What is Microsoft Azure Event Hubs?!

Sreeram Garlapati
7 min readMar 16, 2019

--

— a reliable, pub-sub data stream

What is Microsoft Azure Event Hubs (or similar systems like Apache Kafka or AWS Kinesis)?

In short, Event Hubs is a partitioned, reliable, ordered, pub-sub data stream.

  • partitioned — to support highly-available sends and parallel readers
  • reliable — agnostic to failures, zero data loss
  • order of data is preserved within the partition, not across partitions
  • topic-based publish-subscribe, implies, no message filtering
variety of data sources producing data-to, & data sinks / analytics engines consuming data-from Event Hubs

Too complex a definition! Hmm, we say that the stream is partitioned & then ordered, & reliable and that, it also supports the notion of publish-subscribe!

What is all of this? Where is this needed? What is this invented for!?

Well, then, lets try answering this question & in the process, may be you will invent one such data stream too!

Let’s say, there’s an online retail store’s website on which, customers explore the product specs, navigate through the products, compare several competing product specs etc., & of course, eventually buy’em; the website could be running on a couple of servers —to a couple 100 Or 1000’s of them.
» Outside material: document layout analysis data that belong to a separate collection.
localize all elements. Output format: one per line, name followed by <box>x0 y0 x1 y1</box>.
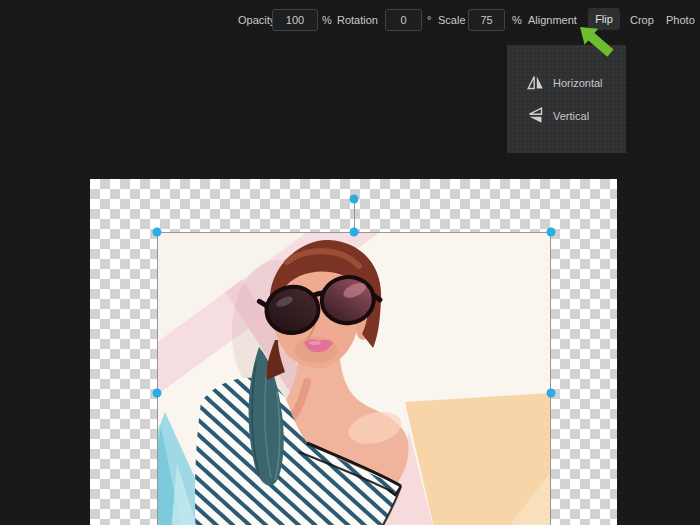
scale-label: Scale <box>438 14 466 26</box>
rotation-handle[interactable] <box>350 195 359 204</box>
flip-vertical-menu-item[interactable]: Vertical <box>507 99 626 132</box>
flip-dropdown-menu: Horizontal Vertical <box>507 45 626 153</box>
rotation-input[interactable] <box>385 9 422 31</box>
rotation-unit: ° <box>427 14 431 26</box>
selected-photo[interactable] <box>157 232 551 525</box>
photo-menu-button[interactable]: Photo <box>666 14 695 26</box>
flip-vertical-label: Vertical <box>553 110 589 122</box>
alignment-menu-button[interactable]: Alignment <box>528 14 577 26</box>
flip-horizontal-menu-item[interactable]: Horizontal <box>507 66 626 99</box>
scale-input[interactable] <box>468 9 505 31</box>
toolbar: Opacity % Rotation ° Scale % Alignment F… <box>0 0 700 40</box>
flip-horizontal-label: Horizontal <box>553 77 603 89</box>
opacity-label: Opacity <box>238 14 275 26</box>
resize-handle-top-left[interactable] <box>153 228 162 237</box>
flip-horizontal-icon <box>527 74 544 91</box>
opacity-unit: % <box>322 14 332 26</box>
scale-unit: % <box>512 14 522 26</box>
photo-editor-app: { "toolbar": { "opacity": { "label": "Op… <box>0 0 700 525</box>
rotation-label: Rotation <box>337 14 378 26</box>
artboard-canvas[interactable] <box>90 179 617 525</box>
crop-button[interactable]: Crop <box>630 14 654 26</box>
resize-handle-middle-right[interactable] <box>547 389 556 398</box>
resize-handle-middle-left[interactable] <box>153 389 162 398</box>
resize-handle-top-right[interactable] <box>547 228 556 237</box>
opacity-input[interactable] <box>272 9 318 31</box>
flip-menu-button[interactable]: Flip <box>588 8 620 30</box>
flip-vertical-icon <box>527 107 544 124</box>
resize-handle-top-center[interactable] <box>350 228 359 237</box>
Now, think about designing a system to:

  • detect & alert the admins — if any critical errors happen on the web sites; for ex: in a 10min window, on >25% servers, sites are crashing (application monitoring)
  • alert, if there are suspicious logins — for ex: in the last 5min window, many customers tried to login from a different country than they usually do, and then, purchased above a certain limit (like > $1000) for the first time — may be the website was hacked!! (anomaly detection)
  • show the number of devices sold in the last 5-minute, hour, day, month & year window per category of devices (customer telemetry)
  • notify the customers who bought the devices (say a refrigerator), when the device is ready for maintenance (device telemetry, aka Internet of Things!)
  • for those customers who landed on the website and did not end up buying the product, record where, in the UI experience, did the customer leave the website (click streams)

What is the common denominator of all of the above problems:

a. can all of them be solved locally (local to application logic)?

No! Simply because, the data is just not present there! for ex: take the case of alerting admins based on critical errors from websites — each website instance is only aware of its own errors & even worse, in some cases, it might not be aware of the error at all! for instance, the website might have crashed due to that critical error; now, forget reporting, its no longer even running! Extrapolate on other problems mentioned above as well… you will soon understand that, all of them need some sort of aggregation of data across all the machines — outside the execution boundary of where the data is being produced!

b. all of them need additional resources for processing

additional or precisely their own compute and IO resources; compute — to run code & perform IO — for actions like alerting the admin, which would translate to operations like sending an email — which would need a n/w call.

Simply put, to solve all of these problems, we will need another decoupled system to process/crunch the data which can aggregate data from all Of these producers and, also, scale independently! All good! Now, the question is, how will this decoupled processing system get that data which is produced at various places — machines/applications/websites? Unless, all of these Data producers — SEND that data to this decoupled processing system, some how!

For all of those disparate systems to send data to this decoupled processing system — how would the senders know what data need to be sent, to which processor? Let’s say if they do, then, what would happen if one of these decoupled processors goes down for maintenance? Should the data producers wait until they are up again? Definitely not! We cannot stop the functioning of a website just because reporting isn’t working! Thinking further, having direct communication from producers to the processing systems (a.k.a. the Consumers) doesn’t seem to be feasible here!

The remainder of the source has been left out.